Distractions

Holy Transfiguration Orthodox Church, Ames, Iowa
June 26, 2022
Epistle:  (81-ctr) – Romans 2:10-16 and (330) – Hebrews 11:33-12:2
Gospel:  (9) – Matthew 4:18-23 and (10) – Matthew 4:25-5:12

In the name of the Father and of the Son and of the Holy Spirit, One God.

We are not all called to be apostles.  We are not all called to be preachers, or prophets, or teachers.

We are all called to be saints.  More than being called “to be” saints, we are in Christ saints already.  It isn’t as much who we become, as it is who we are, the new creature in Christ.

Jesus Himself describes the characteristic of saints – poor in spirit, mourning for the separation from God, meek, hungering and thirsting after righteousness, merciful, peacemakers.

This is who we are – and who we are becoming.  The saints we remember are already there, having achieved the fulfillment of their being in Christ.  They have lived out the life in Christ.

How they did that is the subject we have to struggle with.

Some, by martyrdom.  That is a path that we cannot choose, however.  We cannot make ourselves martyrs and secure unity with God in that way.

What we can and must do is seek God in everything we do, and think, and the whole of our being.  The characteristics that Christ describes in the Beatitudes, all of those are summed up in becoming like Christ – and we become like Him by gazing upon Him.

Not the attributes – we make a mistake I think when we focus on being meek or being merciful.  We must focus on Christ – these things will be given to us as we continue to concentrate on Him.

Fr.
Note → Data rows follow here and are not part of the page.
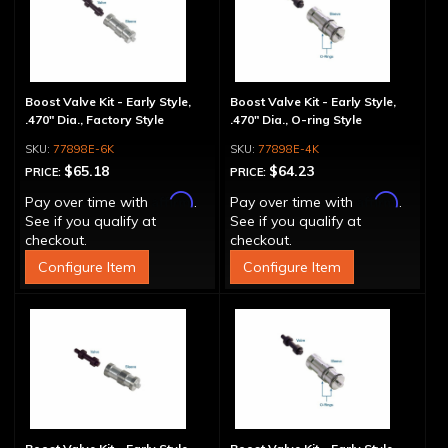
Boost Valve Kit - Early Style,
Boost Valve Kit - Early Style,
.470" Dia., Factory Style
.470" Dia., O-ring Style
77898E-6K
77898E-4K
$65.18
$64.23
PRICE:
PRICE:
Affirm
Affirm
Pay over time with
.
Pay over time with
.
See if you qualify at
See if you qualify at
checkout.
checkout.
Configure Item
Configure Item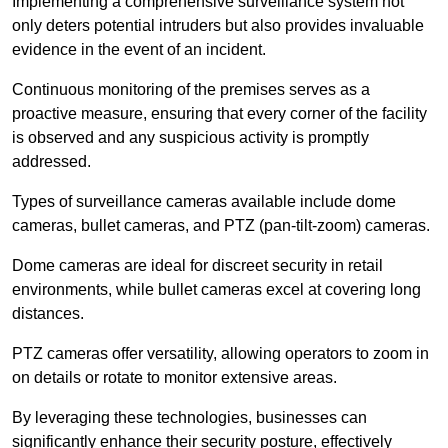
Implementing a comprehensive surveillance system not
only deters potential intruders but also provides invaluable
evidence in the event of an incident.
Continuous monitoring of the premises serves as a
proactive measure, ensuring that every corner of the facility
is observed and any suspicious activity is promptly
addressed.
Types of surveillance cameras available include dome
cameras, bullet cameras, and PTZ (pan-tilt-zoom) cameras.
Dome cameras are ideal for discreet security in retail
environments, while bullet cameras excel at covering long
distances.
PTZ cameras offer versatility, allowing operators to zoom in
on details or rotate to monitor extensive areas.
By leveraging these technologies, businesses can
significantly enhance their security posture, effectively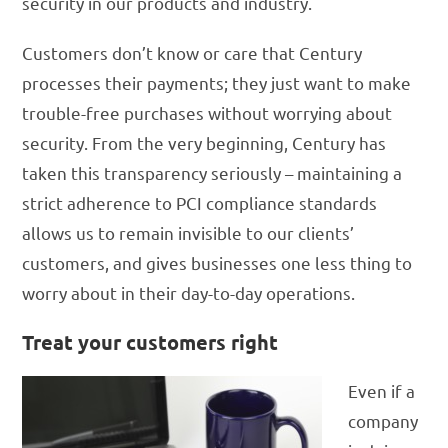
security in our products and industry.
Customers don’t know or care that Century
processes their payments; they just want to make
trouble-free purchases without worrying about
security. From the very beginning, Century has
taken this transparency seriously – maintaining a
strict adherence to PCI compliance standards
allows us to remain invisible to our clients’
customers, and gives businesses one less thing to
worry about in their day-to-day operations.
Treat your customers right
Even if a
company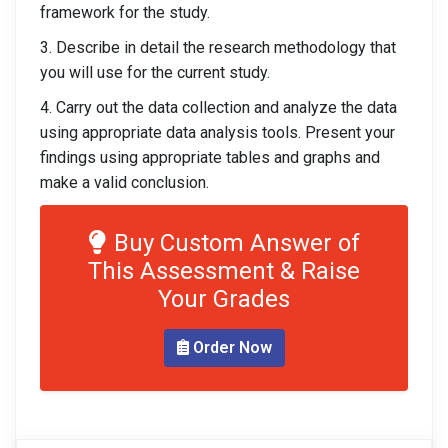
framework for the study.
3. Describe in detail the research methodology that
you will use for the current study.
4. Carry out the data collection and analyze the data
using appropriate data analysis tools. Present your
findings using appropriate tables and graphs and
make a valid conclusion.
Buy Custom Answer of
This Assessment & Raise
Your Grades
Order Now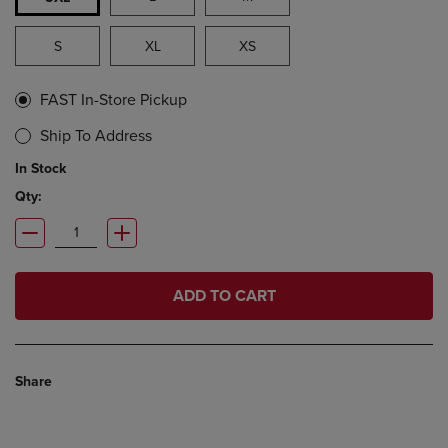
S
XL
XS
FAST In-Store Pickup
Ship To Address
In Stock
Qty:
ADD TO CART
Share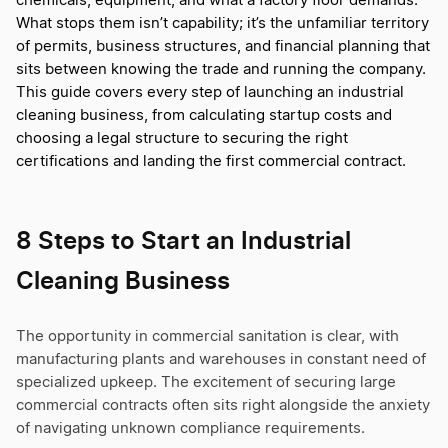
chemicals, equipment, and what a factory floor demands.
What stops them isn’t capability; it’s the unfamiliar territory
of permits, business structures, and financial planning that
sits between knowing the trade and running the company.
This guide covers every step of launching an industrial
cleaning business, from calculating startup costs and
choosing a legal structure to securing the right
certifications and landing the first commercial contract.
8 Steps to Start an Industrial
Cleaning Business
The opportunity in commercial sanitation is clear, with
manufacturing plants and warehouses in constant need of
specialized upkeep. The excitement of securing large
commercial contracts often sits right alongside the anxiety
of navigating unknown compliance requirements.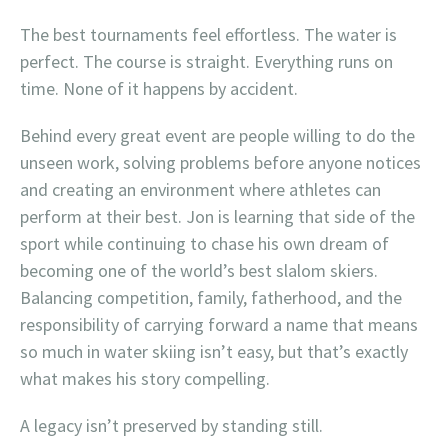
The best tournaments feel effortless. The water is
perfect. The course is straight. Everything runs on
time. None of it happens by accident.
Behind every great event are people willing to do the
unseen work, solving problems before anyone notices
and creating an environment where athletes can
perform at their best. Jon is learning that side of the
sport while continuing to chase his own dream of
becoming one of the world’s best slalom skiers.
Balancing competition, family, fatherhood, and the
responsibility of carrying forward a name that means
so much in water skiing isn’t easy, but that’s exactly
what makes his story compelling.
A legacy isn’t preserved by standing still.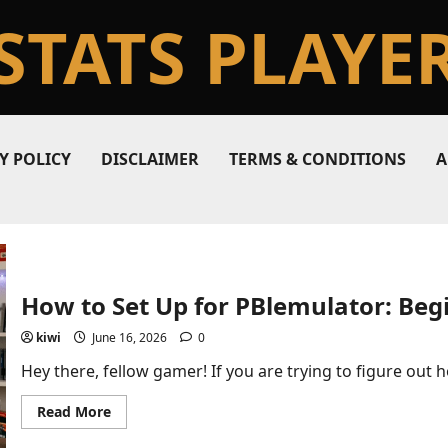
STATS PLAYE
Y POLICY
DISCLAIMER
TERMS & CONDITIONS
A
How to Set Up for PBlemulator: Beg
kiwi
June 16, 2026
0
Hey there, fellow gamer! If you are trying to figure out ho
Read
Read More
more
about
Alexander Schmemann in his journal entry for September 20, 1979, makes a key observation.  “Repentance,” he writes, “is not longing for righteousness, but longing for God.”  It isn’t seeking the attributes of God – that would be misguided.  It is rather seeking God, longing for Him, His presence with us.

Seek the Kingdom, Christ says, and all will be added to you.  That is, seek God, and the piety, the righteousness, the characteristics will become part of you.  Maybe without our being aware of it consciously.

Who the saints are, who we are, is the embodiment, the incarnation, of Christ present in the fallen world.  In being baptized into Christ, as the hymn says, we “put on Christ” and in so doing, we incarnate Christ and become the Kingdom of God present in the world.

Sometimes when we read about the second coming of Christ, that day we all hope and pray and long for, we forget that we are Christ in the world.  Christ is in our midst is what we say to each other – and by that, not external to us, but part of us, indwelling in us.

Christ’s return is now, in all of us.  Yes, He will still return to the earth in the same way He departed at the Ascension, but He is with us now, through the indwelling of the Holy Spirit.

Our life, our effort, our hope is to get out of the way of transformation.  We like to say that we will be transformed – but in truth, we are being transformed, today, right now.

And what we have to do is get out of the way of ourselves, and allow the Spirit of God indwelling in us to take over.

It isn’t easy – our ego wants to fight it tooth and nail.  Ego cannot live in competition with anything.  Yet, we desire Christ, we desire the Holy Spirit.  The ego must be crushed.

Believe me, and many of you know this already, crushing our ego doesn’t feel very good.  It doesn’t cause us pleasure, for sure.  It is painful.  The scripture likens it to the purification by fire – the way precious metals are purified and refined.

Such is the process we have to go through.  But brothers and sisters, we don’t have to exert any effort in this regard.  We have to endure – we must not tap out.  That is what the evil one wants – for us to tap out.

If we endure, Christ is faithful and will purify us.  In that purification, we will begin to see things as they truly are – the world, and everything and everybody in the world, as they truly are.  Fallen, but able to be restored.

Just as we are restored.  Just as we are healed.  Just as we are made whole.

As much as I would like to tell you, and myself, that the process is painless, I can’t.  Because it isn’t.  Healing is painful.  Growth is painful.

And yet, through it all, we can be joyful, because as the Lord reminds us, it is comparable to giving birth – the pain of birthgiving is replaced with the utter joy of new life coming into the world.

As we continue to focus and long for God, as we continue to neglect and see our ego destroyed, we need to remind ourselves that we are giving birth to a new life, conceived in baptism and born of the Spirit of God.

And in that new birth, we are one with the saints that precede us into the Kingdom.

In the name of the Father and of the Son and of the Holy Spirit, One God.